Function Compute is activated. For more information, see Step 1: Activate Function Compute.
ImportantWhen you use Function Compute functions, you are charged for the number of function calls, resource usage, and outbound Internet traffic. For more information, see Billing overview.
Background information
Cloud Config can detect non-compliant resources by running rules and apply custom remediation to fix them. To remediate non-compliant resources across multiple accounts, use the multi-level account and resource management capabilities of Resource Directory. This topic uses the example of checking whether an ECS instance has the CloudMonitor agent installed to demonstrate how to detect and automatically remediate non-compliant resources across accounts. Assume Account A (ID: 100931896542****) has administrator permissions in Resource Directory (or is a delegated administrator account for Cloud Config), and Account B (ID: 178366182654****) is a member account in the same Resource Directory that contains the non-compliant resources to be remediated. The following steps describe how to use Account A to detect and remediate non-compliant resources in Account B.

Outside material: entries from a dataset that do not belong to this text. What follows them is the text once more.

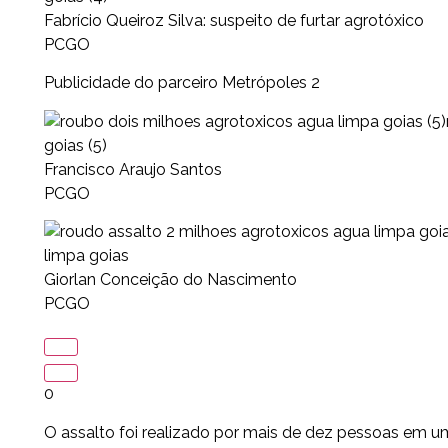
Fabrício Queiroz Silva: suspeito de furtar agrotóxico
PCGO
Publicidade do parceiro Metrópoles 2
goias (5)
Francisco Araujo Santos
PCGO
limpa goias
Giorlan Conceição do Nascimento
PCGO
0
O assalto foi realizado por mais de dez pessoas em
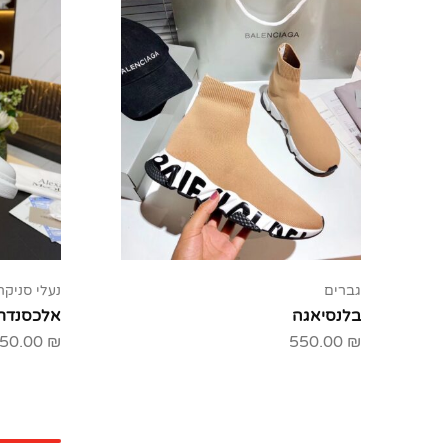
גברים
נעלי סניקר
בלנסיאגה
אלכסנדר מ
50.00
₪
550.00
₪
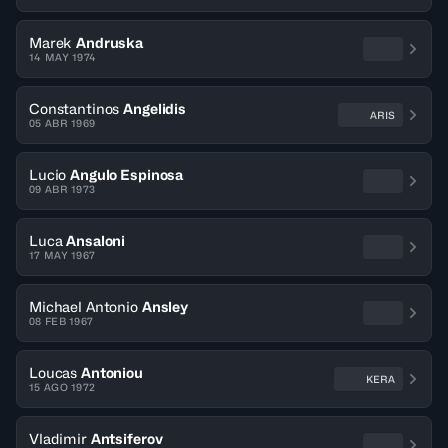
Marek
Andruska
14 MAY 1974
Constantinos
Angelidis
ARIS
05 ABR 1969
Lucio
Angulo Espinosa
09 ABR 1973
Luca
Ansaloni
17 MAY 1967
Michael Antonio
Ansley
08 FEB 1967
Loucas
Antoniou
KERA
15 AGO 1972
Vladimir
Antsiferov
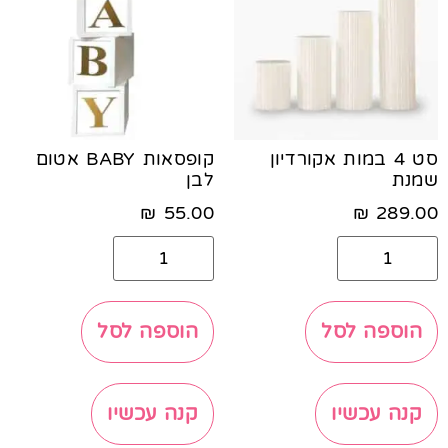
סט 4 במות אקורדיון
קופסאות BABY אטום
שמנת
לבן
₪
55.00
₪
289.00
הוספה לסל
הוספה לסל
קנה עכשיו
קנה עכשיו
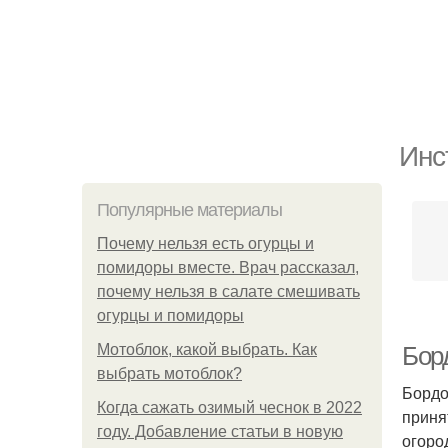
Инс
Популярные материалы
Почему нельзя есть огурцы и
помидоры вместе. Врач рассказал,
почему нельзя в салате смешивать
огурцы и помидоры
Мотоблок, какой выбрать. Как
Бор
выбрать мотоблок?
Бордо
Когда сажать озимый чеснок в 2022
приня
году. Добавление статьи в новую
огоро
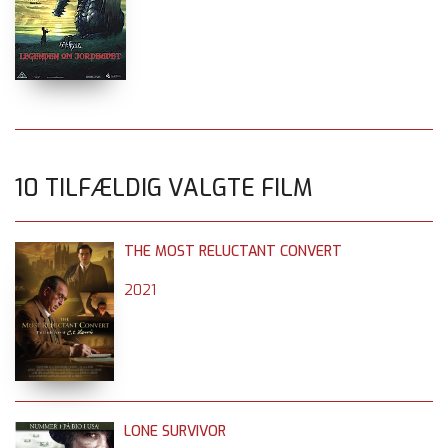
10 TILFÆLDIG VALGTE FILM
THE MOST RELUCTANT CONVERT
2021
LONE SURVIVOR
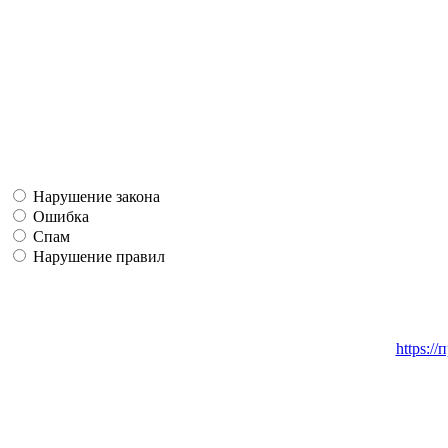
Нарушение закона
Ошибка
Спам
Нарушение правил
https:/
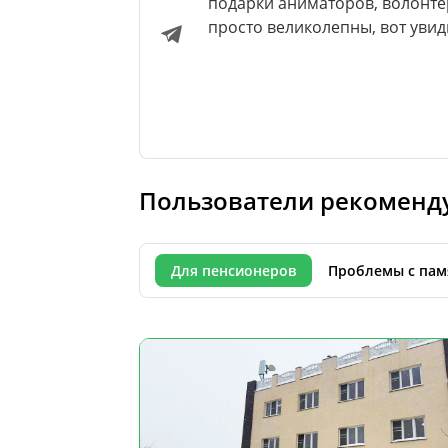
подарки аниматоров, волонтер
просто великолепны, вот увид
Пользователи рекоменд
Для пенсионеров
Проблемы с пам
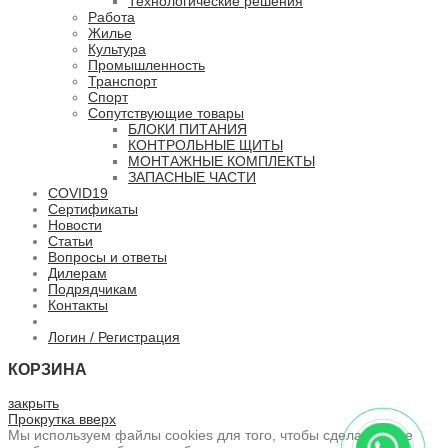
Технологические решения
Работа
Жилье
Культура
Промышленность
Транспорт
Спорт
Сопутствующие товары
БЛОКИ ПИТАНИЯ
КОНТРОЛЬНЫЕ ЩИТЫ
МОНТАЖНЫЕ КОМПЛЕКТЫ
ЗАПАСНЫЕ ЧАСТИ
COVID19
Сертификаты
Новости
Статьи
Вопросы и ответы
Дилерам
Подрядчикам
Контакты
Логин / Регистрация
КОРЗИНА
закрыть
Прокрутка вверх
Мы используем файлы cookies для того, чтобы сделать ваше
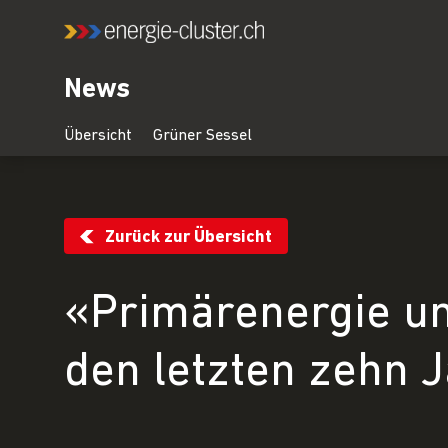
News
Zurück zur Übersicht
«Primärenergie un
den letzten zehn J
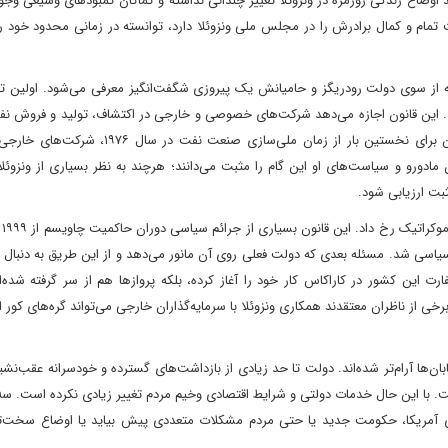
 اوضاع زندگی روزمره در ونزوئلا تغییر چندانی نداشته و کماکان کمبودهای وسیعی وجود 
مام و کمال برادرش را در مجلس ملی ونزوئلا دارد، توانسته در زمانی محدود خود را 
که از سوی دولت رودریگز و حامیانش یک پیروزی شگفت‌انگیز معرفی می‌شود. اولین ت
ربن‌ها بود که در ۲۹ ژانویه تصویب شد. این قانون اجازه می‌دهد شرکت‌های خصوصی و خارجی در اکتشاف، تولید و فرو
کنند. پیش از این، این صنعت کاملا در انحصار دولت بود و اکنون برای نخستین بار از زمان ملی‌سازی
مادورو و سیاست‌های او این گام را مثبت می‌دانند؛ هر‌چند به نظر بسیاری از ونزوئلا
بت ارزیابی شود.
 سیاسی شد. مسئله بعدی که دولت فعلی روی آن مانور می‌دهد و از این طریق به دنبا
رت این کشور در کاراکاس کار خود را آغاز کرده، بلکه پروازها هم از سر گرفته شده‌ان
ی از ناظران معتقدند همکاری ونزوئلا با سرمایه‌گذاران خارجی می‌تواند گره‌های کور ا
ن‌ها آرام‌تر شده‌اند. دولت تا حد زیادی از بازداشت‌های گسترده و خودسرانه عقب‌نشی
ت. با این حال خدمات دولتی و شرایط اقتصادی وخیم مردم تغییر زیادی نکرده است. سه
 آمریکا، حکومت جدید‌ یا حتی مردم مشکلات متعددی پیش بیاید یا اوضاع سخت‌ت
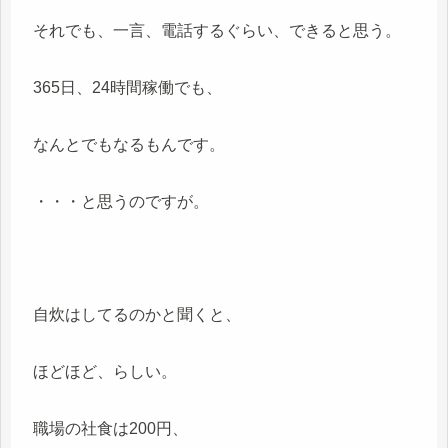
それでも、一言、電話するぐらい、できると思う。
365日、24時間稼働でも、
なんとでもなるもんです。
・・・と思うのですが。
自炊はしてるのかと聞くと、
ほどほど、らしい。
職場の社食は200円、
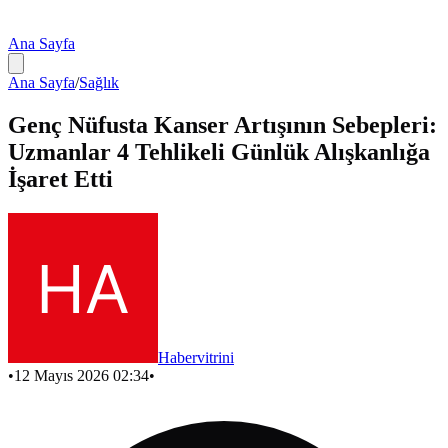
Ana Sayfa
Ana Sayfa
/
Sağlık
Genç Nüfusta Kanser Artışının Sebepleri:
Uzmanlar 4 Tehlikeli Günlük Alışkanlığa
İşaret Etti
Habervitrini
•
12 Mayıs 2026 02:34
•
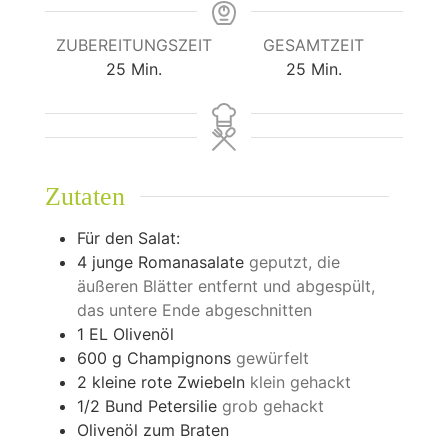
ZUBEREITUNGSZEIT
GESAMTZEIT
Minuten
Minuten
25
Min.
25
Min.
Zutaten
Für den Salat:
4
junge Romanasalate
geputzt, die
äußeren Blätter entfernt und abgespült,
das untere Ende abgeschnitten
1
EL Olivenöl
600
g
Champignons
gewürfelt
2
kleine rote Zwiebeln
klein gehackt
1/2
Bund Petersilie
grob gehackt
Olivenöl zum Braten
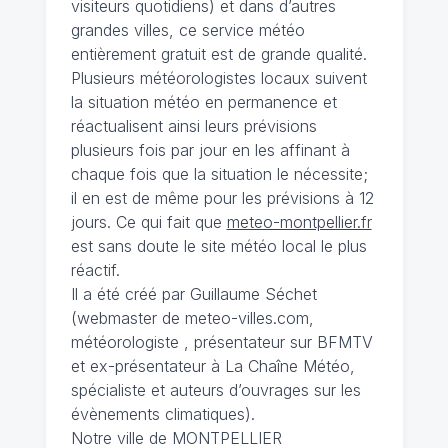
visiteurs quotidiens) et dans d’autres
grandes villes, ce service météo
entièrement gratuit est de grande qualité.
Plusieurs météorologistes locaux suivent
la situation météo en permanence et
réactualisent ainsi leurs prévisions
plusieurs fois par jour en les affinant à
chaque fois que la situation le nécessite;
il en est de même pour les prévisions à 12
jours. Ce qui fait que
meteo-montpellier.fr
est sans doute le site météo local le plus
réactif.
Il a été créé par Guillaume Séchet
(webmaster de meteo-villes.com,
météorologiste , présentateur sur BFMTV
et ex-présentateur à La Chaîne Météo,
spécialiste et auteurs d’ouvrages sur les
évènements climatiques).
Notre ville de MONTPELLIER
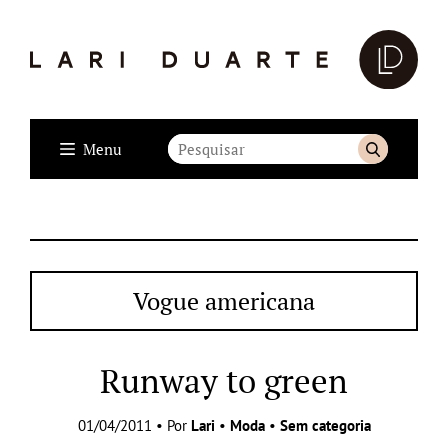
Menu
Vogue americana
Runway to green
01/04/2011 • Por
Lari
•
Moda
•
Sem categoria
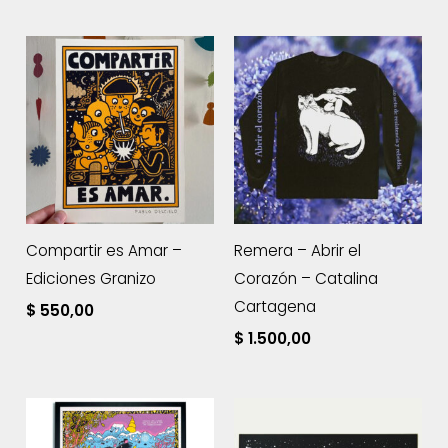
era:
es:
original
actual
$ 1.150,00.
$ 900,00
era:
es:
$ 1.390,00.
$ 1.100,00.
Compartir es Amar –
Remera – Abrir el
Ediciones Granizo
Corazón – Catalina
Cartagena
$
550,00
$
1.500,00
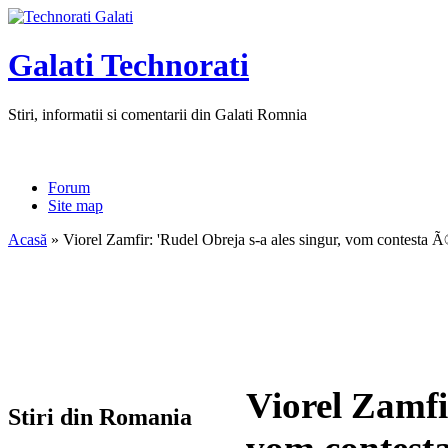
Galati Technorati
Stiri, informatii si comentarii din Galati Romnia
Forum
Site map
Acasă
» Viorel Zamfir: 'Rudel Obreja s-a ales singur, vom contesta Ã
Viorel Zamfi
Stiri din Romania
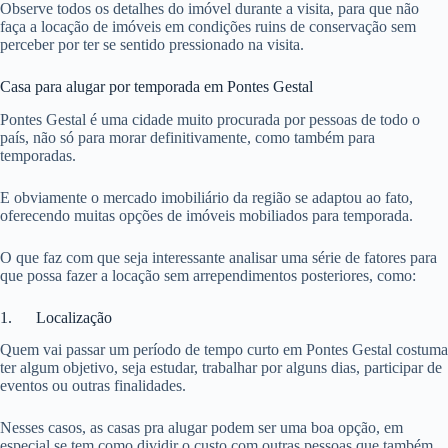
Observe todos os detalhes do imóvel durante a visita, para que não
faça a locação de imóveis em condições ruins de conservação sem
perceber por ter se sentido pressionado na visita.
Casa para alugar por temporada em Pontes Gestal
Pontes Gestal é uma cidade muito procurada por pessoas de todo o
país, não só para morar definitivamente, como também para
temporadas.
E obviamente o mercado imobiliário da região se adaptou ao fato,
oferecendo muitas opções de imóveis mobiliados para temporada.
O que faz com que seja interessante analisar uma série de fatores para
que possa fazer a locação sem arrependimentos posteriores, como:
1. Localização
Quem vai passar um período de tempo curto em Pontes Gestal costuma
ter algum objetivo, seja estudar, trabalhar por alguns dias, participar de
eventos ou outras finalidades.
Nesses casos, as casas pra alugar podem ser uma boa opção, em
especial se tem como dividir o custo com outras pessoas que também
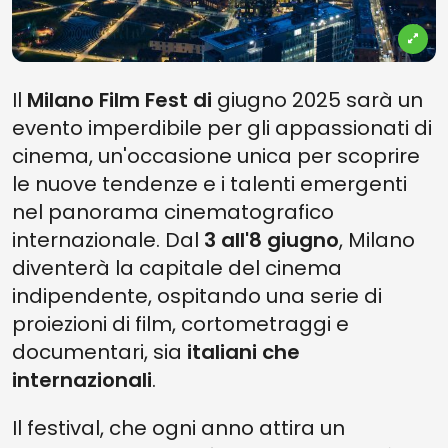
Il
Milano Film Fest di
giugno 2025 sarà un
evento imperdibile per gli appassionati di
cinema, un'occasione unica per scoprire
le nuove tendenze e i talenti emergenti
nel panorama cinematografico
internazionale. Dal
3 all'8 giugno
, Milano
diventerà la capitale del cinema
indipendente, ospitando una serie di
proiezioni di film, cortometraggi e
documentari, sia
italiani che
internazionali
.
Il festival, che ogni anno attira un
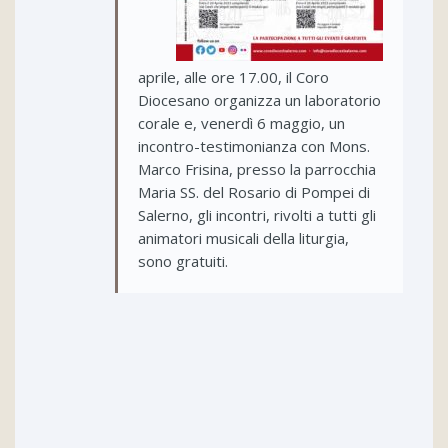
aprile, alle ore 17.00, il Coro
Diocesano organizza un laboratorio
corale e, venerdì 6 maggio, un
incontro-testimonianza con Mons.
Marco Frisina, presso la parrocchia
Maria SS. del Rosario di Pompei di
Salerno, gli incontri, rivolti a tutti gli
animatori musicali della liturgia,
sono gratuiti.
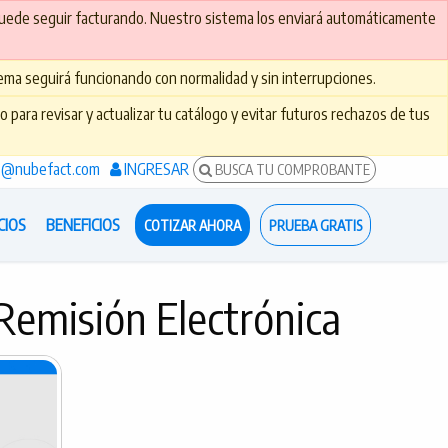
puede seguir facturando. Nuestro sistema los enviará automáticamente
ma seguirá funcionando con normalidad y sin interrupciones.
para revisar y actualizar tu catálogo y evitar futuros rechazos de tus
s@nubefact.com
INGRESAR
BUSCA TU COMPROBANTE
CIOS
BENEFICIOS
COTIZAR AHORA
PRUEBA GRATIS
 Remisión Electrónica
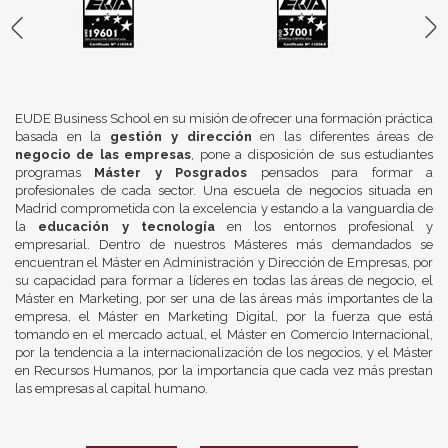
EUDE Business School en su misión de ofrecer una formación práctica
basada en la
gestión y dirección
en las diferentes áreas de
negocio de las empresas
, pone a disposición de sus estudiantes
programas
Máster y Posgrados
pensados para formar a
profesionales de cada sector. Una escuela de negocios situada en
Madrid comprometida con la excelencia y estando a la vanguardia de
la
educación y tecnología
en los entornos profesional y
empresarial. Dentro de nuestros Másteres más demandados se
encuentran el Máster en Administración y Dirección de Empresas, por
su capacidad para formar a líderes en todas las áreas de negocio, el
Máster en Marketing, por ser una de las áreas más importantes de la
empresa, el Máster en Marketing Digital, por la fuerza que está
tomando en el mercado actual, el Máster en Comercio Internacional,
por la tendencia a la internacionalización de los negocios, y el Máster
en Recursos Humanos, por la importancia que cada vez más prestan
las empresas al capital humano.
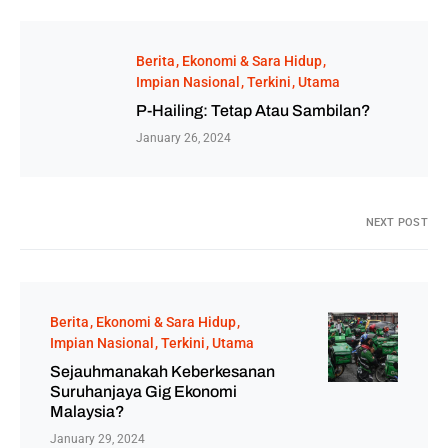
Berita
Ekonomi & Sara Hidup
Impian Nasional
Terkini
Utama
P-Hailing: Tetap Atau Sambilan?
January 26, 2024
NEXT POST
Berita
Ekonomi & Sara Hidup
Impian Nasional
Terkini
Utama
Sejauhmanakah Keberkesanan
Suruhanjaya Gig Ekonomi
Malaysia?
January 29, 2024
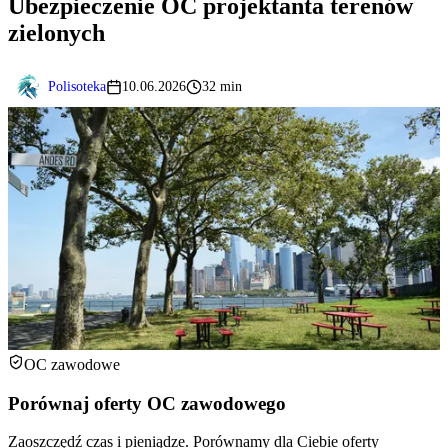
Ubezpieczenie OC projektanta terenów
zielonych
Polisoteka
10.06.2026
32 min
OC zawodowe
Porównaj oferty OC zawodowego
Zaoszczędź czas i pieniądze. Porównamy dla Ciebie oferty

Step 1: Create a role for the management account and attach policies to the role
Log on to the Resource Access Management (RAM) console.
-
Create a RAM role.
-
In the navigation pane on the left, choose Identities > Roles.
-
Click Create Role. In the Create Role panel, configure the role parameters.
-
For Select type of trusted entity, select Alibaba Cloud Account, and then click Next.
-
Enter a Role Name, for example,
ConfigCustomRemediationRole. For Select Trusted Alibaba Cloud Account, select Current Alibaba Cloud Account. -
Click OK.
-
Click Close.
-
-
-
Create a permissions policy.
-
In the navigation pane on the left, choose Permissions > Policies.
-
Click Create Policy to go to the Create Policy page.
-
On the JSON tab, enter the following policy document.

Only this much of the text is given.